● **What you need to do**
Transcribe the listing exactly, so that nothing but the pictures is missing.

Start of Supplied information

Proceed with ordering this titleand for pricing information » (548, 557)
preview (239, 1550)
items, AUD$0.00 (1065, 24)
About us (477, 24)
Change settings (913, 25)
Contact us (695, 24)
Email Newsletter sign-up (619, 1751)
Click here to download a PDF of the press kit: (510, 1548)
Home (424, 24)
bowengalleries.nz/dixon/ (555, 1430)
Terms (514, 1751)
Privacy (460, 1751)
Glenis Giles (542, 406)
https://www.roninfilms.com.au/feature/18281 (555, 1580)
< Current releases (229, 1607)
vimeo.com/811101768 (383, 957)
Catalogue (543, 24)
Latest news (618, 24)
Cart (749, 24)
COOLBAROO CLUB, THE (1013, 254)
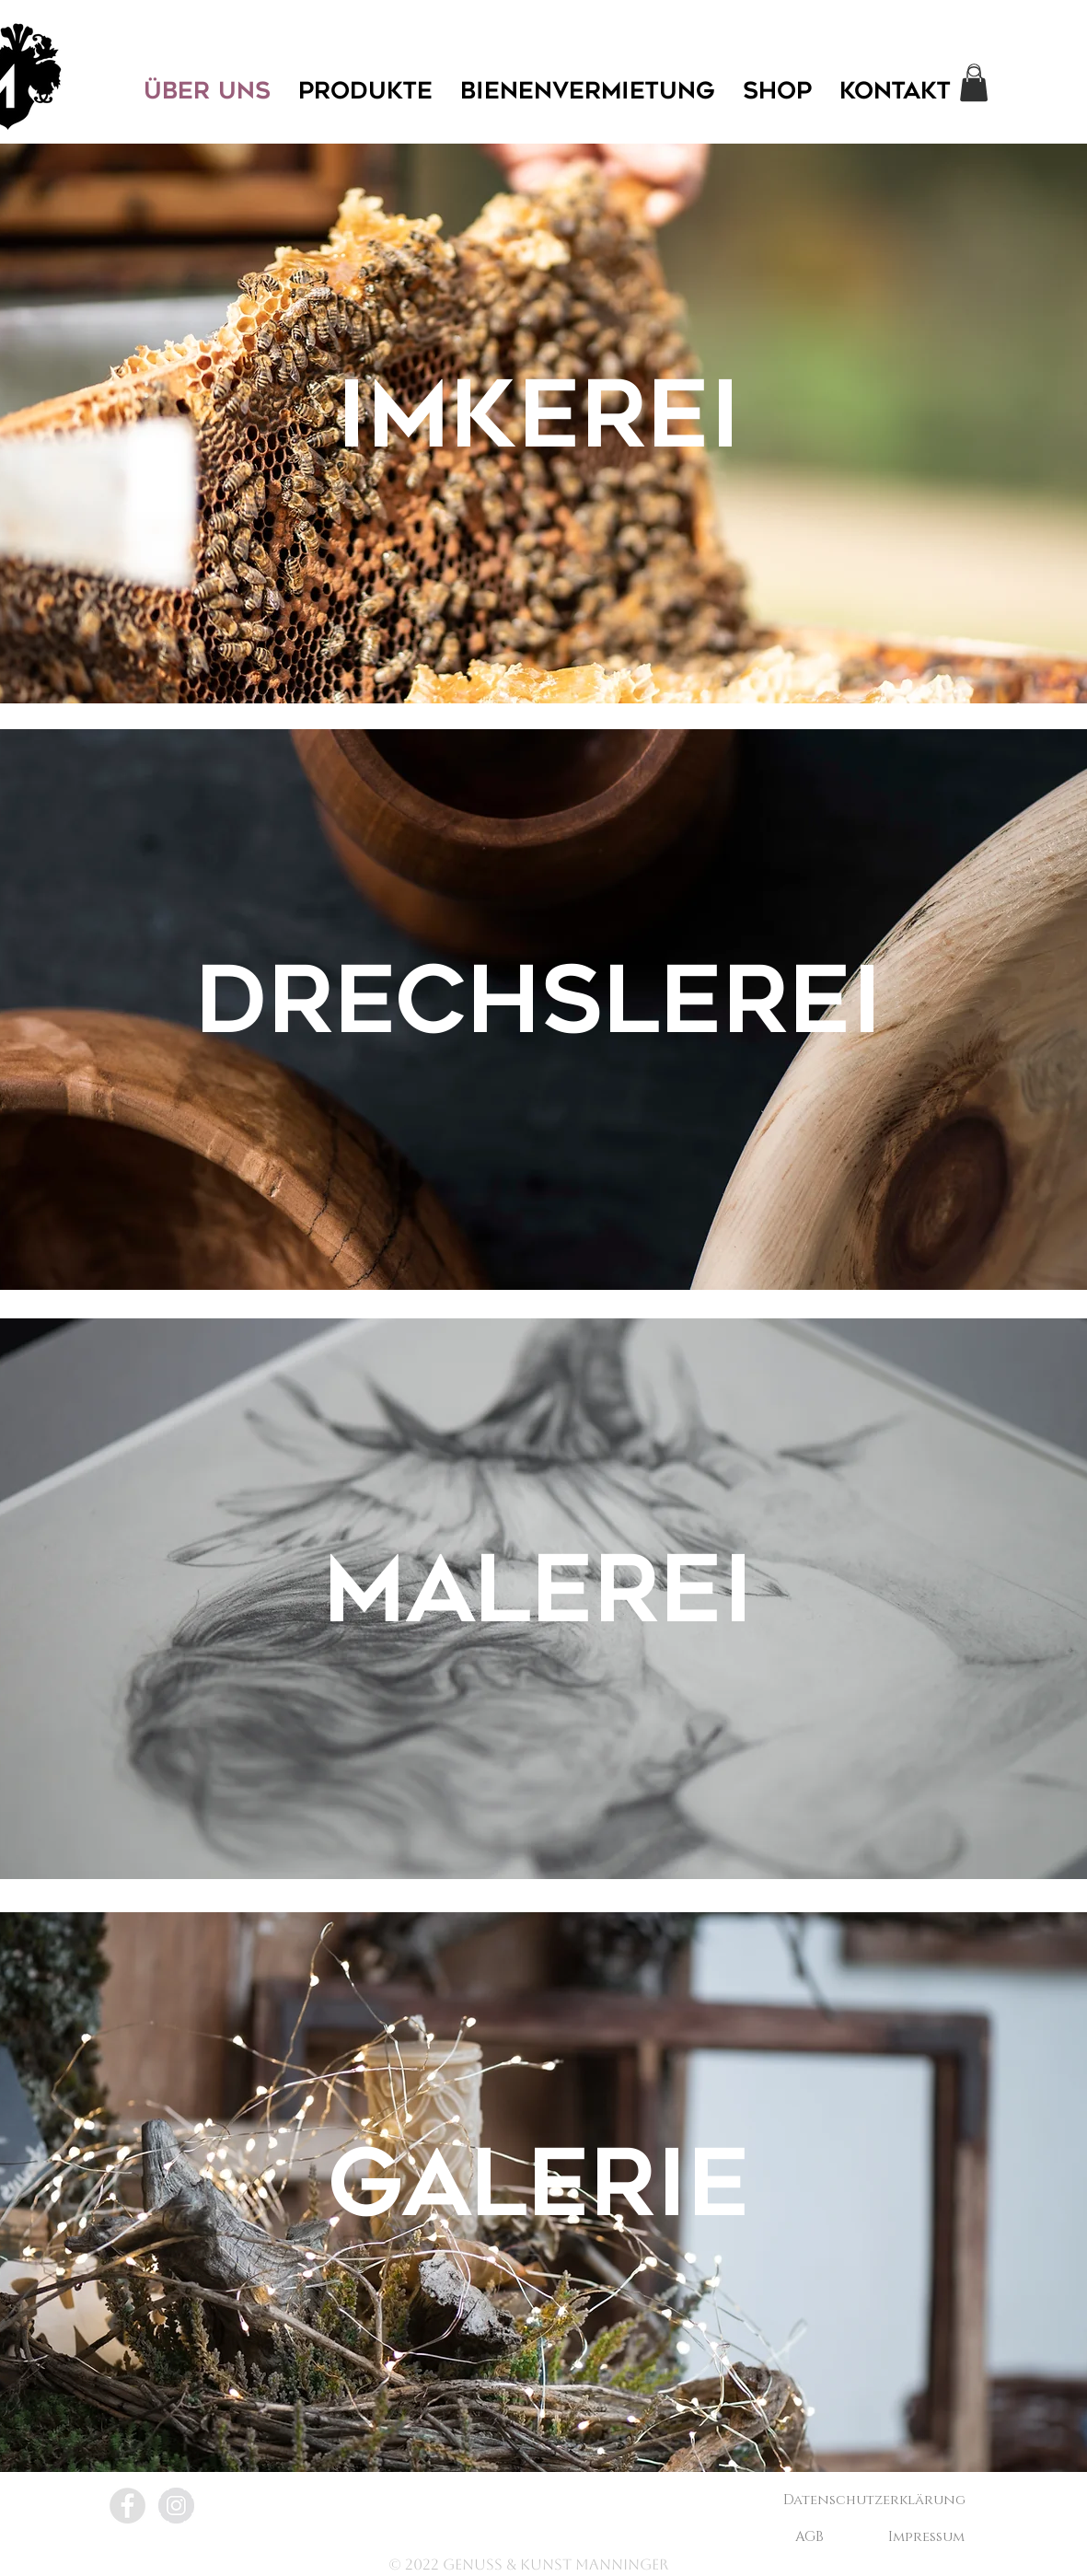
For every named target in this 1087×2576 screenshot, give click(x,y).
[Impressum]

End of Supplied information

● **Solution to the problem**
Proceed with ordering this titleand for pricing information » (548, 557)
preview (239, 1550)
items, AUD$0.00 (1065, 24)
About us (477, 24)
Change settings (913, 25)
Contact us (695, 24)
Email Newsletter sign-up (619, 1751)
Click here to download a PDF of the press kit: (510, 1548)
Home (424, 24)
bowengalleries.nz/dixon/ (555, 1430)
Terms (514, 1751)
Privacy (460, 1751)
Glenis Giles (542, 406)
https://www.roninfilms.com.au/feature/18281 (555, 1580)
< Current releases (229, 1607)
vimeo.com/811101768 (383, 957)
Catalogue (543, 24)
Latest news (618, 24)
Cart (749, 24)
COOLBAROO CLUB, THE (1013, 254)
For every named target in this 1087×2576 screenshot, give click(x,y).
[Impressum]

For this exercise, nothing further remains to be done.